Doubly detached IRC

Thursday, 8 Feb 2018

For long-running terminal sessions such as IRC, I’ve long used dtach (or Screen, or tmux, it doesn’t matter) to be able to leave them running on a server without having to be connected to it… just like everyone else does. But recently I put together some simple facts in a retrospectively obvious way that I haven’t heard of anyone else doing, and thus achieved a little quality of life improvement.

I wrote before about how much I love Mosh when I need it.
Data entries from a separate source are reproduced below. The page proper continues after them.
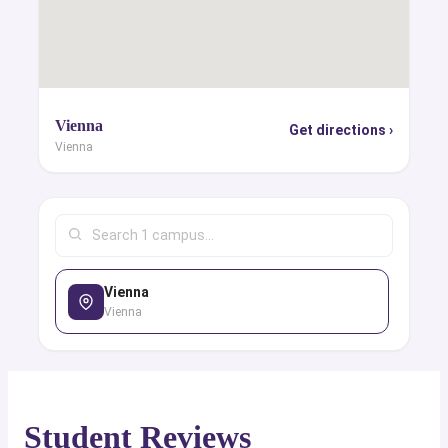
Vienna
Get directions ›
Vienna
Vienna
Vienna
Student Reviews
And when I had the insight I am writing about, I was in a situation where I seriously needed it. (If you don’t know what Mosh is, read about it first, because ⓐ you’re missing out and ⓑ the rest of this article won’t make much sense otherwise.)
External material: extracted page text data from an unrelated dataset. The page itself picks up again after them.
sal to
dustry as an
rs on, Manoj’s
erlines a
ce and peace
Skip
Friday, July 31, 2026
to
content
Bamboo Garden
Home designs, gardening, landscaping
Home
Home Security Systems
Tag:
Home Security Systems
Here’s the thing about Mosh, though: it still has to go through regular SSH in order to bring up a Mosh session. And on a severely packet-lossy connection, that alone can be hell.

The real beauty of Mosh comes to the fore only if you keep the session around once it’s set up. As long as it’s up, then no matter how bad the packet loss, you get decent interactivity. But to fully benefit from that, you have to avoid tearing the session down.
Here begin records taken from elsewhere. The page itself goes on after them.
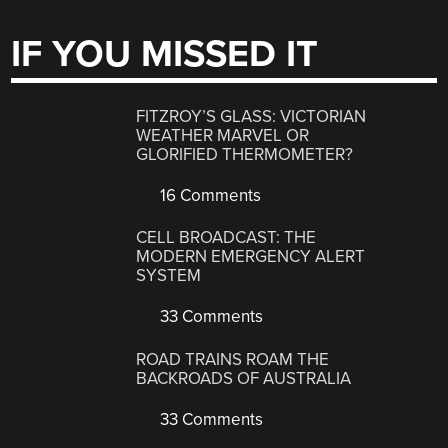
IF YOU MISSED IT
FITZROY’S GLASS: VICTORIAN
WEATHER MARVEL OR
GLORIFIED THERMOMETER?
16 Comments
CELL BROADCAST: THE
MODERN EMERGENCY ALERT
SYSTEM
33 Comments
ROAD TRAINS ROAM THE
BACKROADS OF AUSTRALIA
33 Comments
My problem is that try as I might, I have never been able to break with my compulsion to close terminal windows once I am done with them. For IRC that means sooner or later I’ll want to detach from a session I’m not actively chatting in. And because I use Mosh to run dtach on the remote end, detaching from IRC means that the dtach client exits on the remote end… which tears down the Mosh session.

The simple fact that suddenly occurred to me is that I can also use dtach on my end of the connection, in front of Mosh:

dtach -A ~/.dtach/irssi mosh hostname dtach -A ~/.dtach/irssi irssi

Now when I detach, it is only from my local dtach session, not the one on the server. So the Mosh session behind it sticks around – without me having to keep the terminal window open.

The upshot is a dtach ↔ Mosh ↔ dtach sandwich which gives me the full benefits of Mosh.


If you want to use this yourself, note the procedure to end the Mosh session in this case:

dtach -a ~/.dtach/irssi -E # and then press the detach shortcut

The -E switch disables the keyboard shortcut for detaching in the local dtach client. This means when you press the shortcut it gets sent to the remote dtach client. What follows then is exactly the same chain of events as always when you detach from the remote dtach session: the remote dtach client exits, so Mosh exits. And therefore the local dtach session ends as well. Detaching from the remote end thus brings the whole edifice down, and the simplest way to trigger that is to disable detaching on the local end.